I have found a few ways around this to make the process easier. Now I have not tested this using Microsoft® Office Word 2008 but I would like to know if anyone else has tried this and what they found to work best.
Option 1.) You can post your word doc to your Google™ Apps. account and then choose to “view as html”. You can then do a view source using your browser tools to get the source code. This process may still give you junk html code that has to be cleaned out.
Option 2.) You can email the doc to your Google™ Gmail then open the mail through the webmail. You may need to click on “All Mail” to see your email. There is a option next to the attachment of “view as html”. Then you can view source though your browser tools. So far there is still stuff to be cleaned out but using a batch find tool in your html editor its been the cleanest or easiest to clean. I orginally found this article (cited: H.Tschabitscher (2009) http://email.about.com/od/gmailtips/qt/et070306.htm)
Option 3.) textism.com/wordcleaner/ some of you may have tried this one already. I could not get this to clean up my code. I put it out there and saved my word doc file as html and it failed. (let me know if anyone used this successfully and which version of word you used. You may find a solution in that the files need to be over 20kb to work (cited: J.Atwood (2006) http://www.codinghorror.com/blog/archives/000485.html)

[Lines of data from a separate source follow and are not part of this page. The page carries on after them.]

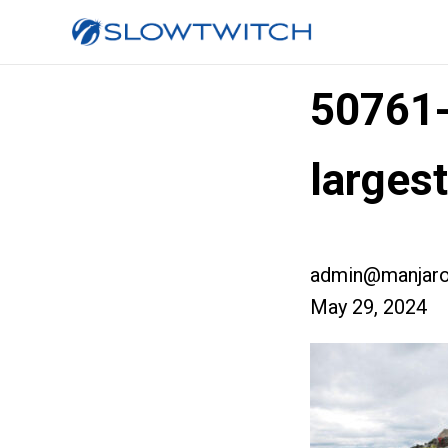
50761
large
admin@manjaro
May 29, 2024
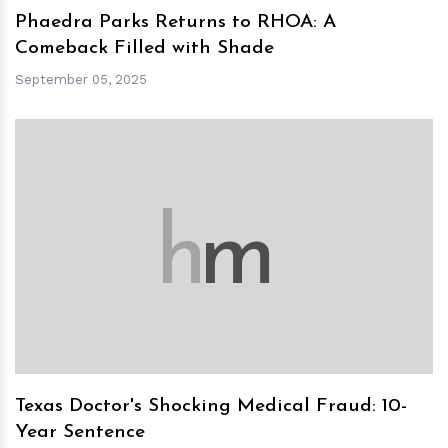
Phaedra Parks Returns to RHOA: A
Comeback Filled with Shade
September 05, 2025
h
m
Texas Doctor's Shocking Medical Fraud: 10-
Year Sentence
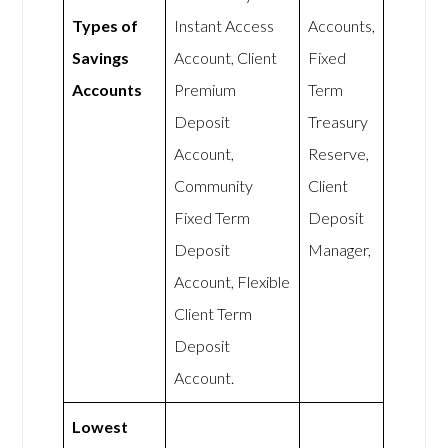
Types of
Instant Access
Accounts,
Savings
Account, Client
Fixed
Accounts
Premium
Term
Deposit
Treasury
Account,
Reserve,
Community
Client
Fixed Term
Deposit
Deposit
Manager,
Account, Flexible
Client Term
Deposit
Account.
Lowest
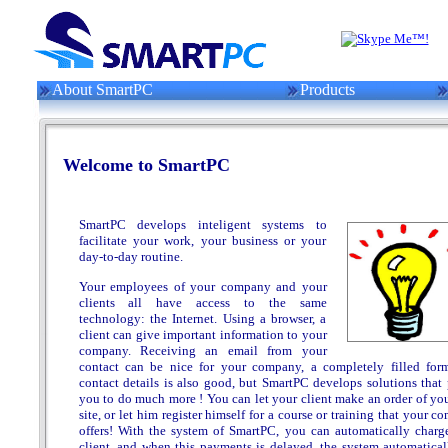
About SmartPC
Products
Welcome to SmartPC
SmartPC develops inteligent systems to
facilitate your work, your business or your
day-to-day routine.
Your employees of your company and your
clients all have access to the same
technology: the Internet. Using a browser, a
client can give important information to your
company. Receiving an email from your
contact can be nice for your company, a completely filled for
contact details is also good, but SmartPC develops solutions that 
you to do much more ! You can let your client make an order of yo
site, or let him register himself for a course or training that your 
offers! With the system of SmartPC, you can automatically charg
client, and when this payments is delayed, the system automatical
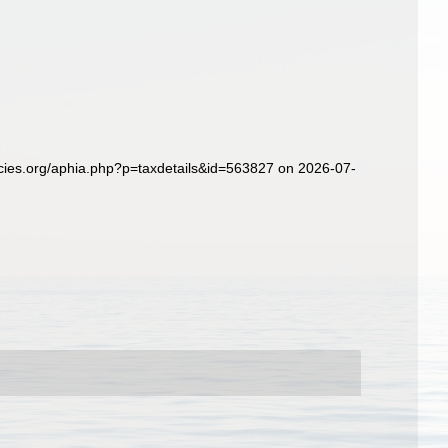
ecies.org/aphia.php?p=taxdetails&id=563827 on 2026-07-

OpenOffice.org may be another viable option, but I think they still have some kinks to work out. The software crashed on my mac. I am using OSX 10.5.6 currently.

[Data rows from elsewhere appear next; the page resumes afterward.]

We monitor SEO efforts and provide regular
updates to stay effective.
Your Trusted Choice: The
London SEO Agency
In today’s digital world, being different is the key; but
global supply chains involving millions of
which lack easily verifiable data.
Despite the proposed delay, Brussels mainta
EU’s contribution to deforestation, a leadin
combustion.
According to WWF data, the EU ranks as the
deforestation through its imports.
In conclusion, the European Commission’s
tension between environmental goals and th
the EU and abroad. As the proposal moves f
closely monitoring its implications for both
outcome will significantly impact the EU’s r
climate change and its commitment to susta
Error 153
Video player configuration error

Also as a side note: I have seen some WYSIWYG with a option to import word to the content area. Though I have not seen how clean or rather messy the html code is with this, I’m hopping that someday this may be more available in future CMS & WYSIWYG website systems.
So for me Option 2 has been working out the best using a find and replace to get bad code out of the word doc. It really helps if the word docs are formatted correctly from the start. I hope this helps you out as you try to convert your content in word and translate it to clean html for your website systems.